We also reject Hall’s claim that his death sentence is not proportionate. These crimes were a joint operation, with each defendant responsible for the other’s acts. James v. State, 453 So.2d 786 (Fla.), cert. denied, 469 U.S. 1098, 105 S.Ct. 608, 83 L.Ed.2d 717 (1984). Even though Ruffin received a life sentence, the different treatment given Hall is appropriate. As noted by the trial judge, Hall was bigger and older than Ruffin and was the leader. Before the date of this crime he had been convicted of a violent crime and was on parole, whereas Ruffin had no such criminal history. Also, Ruffin’s resentencing jury recommended that he be sentenced to life imprisonment. Hall, on the other hand, has received a death recommendation from every jury he has appeared before. The disparate treatment is fully warranted.6 The aggravators clearly outweigh the mitigating evidence, and this cruel, cold-blooded murder clearly falls within the class of killings for which the death penalty is properly imposed. E.g., Swafford (victim abducted, raped, and killed); Engle (same); Cave (co-perpetrators abducted, raped, and killed victim; defendant not actual killer); Copeland (same).

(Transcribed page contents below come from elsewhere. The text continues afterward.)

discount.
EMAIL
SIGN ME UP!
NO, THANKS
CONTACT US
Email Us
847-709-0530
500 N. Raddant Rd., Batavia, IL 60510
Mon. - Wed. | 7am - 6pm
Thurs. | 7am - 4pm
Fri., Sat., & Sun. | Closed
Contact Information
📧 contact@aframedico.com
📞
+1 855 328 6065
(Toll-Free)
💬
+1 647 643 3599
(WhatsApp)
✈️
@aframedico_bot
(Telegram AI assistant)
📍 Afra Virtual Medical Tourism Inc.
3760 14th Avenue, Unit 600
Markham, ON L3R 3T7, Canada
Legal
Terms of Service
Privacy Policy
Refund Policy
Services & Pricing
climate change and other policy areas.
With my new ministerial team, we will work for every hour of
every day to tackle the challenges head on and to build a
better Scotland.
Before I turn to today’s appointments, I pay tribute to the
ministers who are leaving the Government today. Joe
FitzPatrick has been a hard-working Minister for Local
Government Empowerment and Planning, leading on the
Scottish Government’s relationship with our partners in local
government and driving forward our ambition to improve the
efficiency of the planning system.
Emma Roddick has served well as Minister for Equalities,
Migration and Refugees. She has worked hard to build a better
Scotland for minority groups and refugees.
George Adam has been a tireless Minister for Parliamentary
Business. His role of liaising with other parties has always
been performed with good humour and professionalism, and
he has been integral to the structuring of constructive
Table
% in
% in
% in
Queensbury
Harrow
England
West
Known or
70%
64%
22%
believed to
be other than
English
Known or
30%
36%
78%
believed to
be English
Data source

Therefore, we affirm the death sentence imposed on Hall on resentencing.

It is so ordered.

oyerton, McDonald, shaw, GRIMES and HARDING, JJ., concur.

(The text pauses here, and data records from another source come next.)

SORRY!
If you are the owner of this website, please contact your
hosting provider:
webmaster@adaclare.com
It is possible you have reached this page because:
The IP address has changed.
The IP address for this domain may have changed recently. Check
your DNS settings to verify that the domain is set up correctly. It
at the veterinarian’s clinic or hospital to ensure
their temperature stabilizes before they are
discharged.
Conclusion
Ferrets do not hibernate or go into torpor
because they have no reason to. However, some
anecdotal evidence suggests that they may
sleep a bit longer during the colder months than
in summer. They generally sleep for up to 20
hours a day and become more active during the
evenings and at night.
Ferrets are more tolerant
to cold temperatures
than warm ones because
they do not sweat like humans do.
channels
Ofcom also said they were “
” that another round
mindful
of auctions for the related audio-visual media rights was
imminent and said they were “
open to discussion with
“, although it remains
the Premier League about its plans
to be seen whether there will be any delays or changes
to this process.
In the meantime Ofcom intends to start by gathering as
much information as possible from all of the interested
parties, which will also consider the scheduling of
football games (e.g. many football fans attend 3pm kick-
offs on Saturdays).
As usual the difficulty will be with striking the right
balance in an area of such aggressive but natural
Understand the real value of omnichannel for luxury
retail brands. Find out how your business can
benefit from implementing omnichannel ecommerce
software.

BARKETT, C.J., dissents with an opinion, in which KOGAN, J., concurs.

. We affirmed Ruffin’s conviction and sentence. Ruffin v. State, 397 So.2d 277 (Fla.), cert. denied, 454 U.S. 882, 102 S.Ct. 368, 70 L.Ed.2d 194 (1981). A federal court granted Ruffin a resen-tencing based on Hitchcock v. Dugger, 481 U.S. 393, 107 S.Ct. 1821, 95 L.Ed.2d 347 (1987). RE-fin v. Dugger, 848 F.2d 1512 (11th Cir.1988), cert. denied, 488 U.S. 1044, 109 S.Ct. 872, 102 L.Ed.2d 995 (1989). At resentencing Ruffin’s jury recommended life imprisonment, which the trial court imposed. Ruffin v. State, 589 So.2d 403 (Fla. 5th DCA1991).

. Hall does not challenge the applicability of the five other aggravators, and our review of the record shows them to have been established beyond a reasonable doubt.

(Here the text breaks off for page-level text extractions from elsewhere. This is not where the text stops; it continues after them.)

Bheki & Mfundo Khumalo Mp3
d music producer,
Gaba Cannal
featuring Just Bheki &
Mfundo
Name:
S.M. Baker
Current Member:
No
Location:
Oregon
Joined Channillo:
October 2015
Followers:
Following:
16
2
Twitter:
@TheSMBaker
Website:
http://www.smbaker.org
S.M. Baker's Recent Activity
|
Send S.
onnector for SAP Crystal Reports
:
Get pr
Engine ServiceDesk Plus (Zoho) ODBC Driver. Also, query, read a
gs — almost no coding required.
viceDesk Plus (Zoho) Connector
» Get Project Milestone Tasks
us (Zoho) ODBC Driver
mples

. Even if we were to hold that this aggravator should not have been found, given the strong remaining aggravators, any error would be harmless.

. We have previously rejected Hall’s constitutional claims or claims very similar to them. E.g., Ragsdale v. State, 609 So.2d 10 (Fla.1992); Sireci v. State, 587 So.2d 450 (Fla.1991), cert. denied, — U.S. -, 112 S.Ct. 1500, 117 L.Ed.2d 639 (1992); Jones v. State, 569 So.2d 1234 (Fla.1990); Hitchcock v. State, 578 So.2d 685 (Fla.1990), vacated on other grounds, — U.S. ——, 112 S.Ct. 3020, 120 L.Ed.2d 892 (1992); Eutzy v. State, 541 So.2d 1143 (Fla. 1989).

.Formerly, the instructions listed this aggravator as "especially wicked, evil, atrocious or cruel" without defining any of those terms.

. Scott v. Dugger, 604 So.2d 465 (Fla.1992), is factually distinguishable and, therefore, no basis for relief.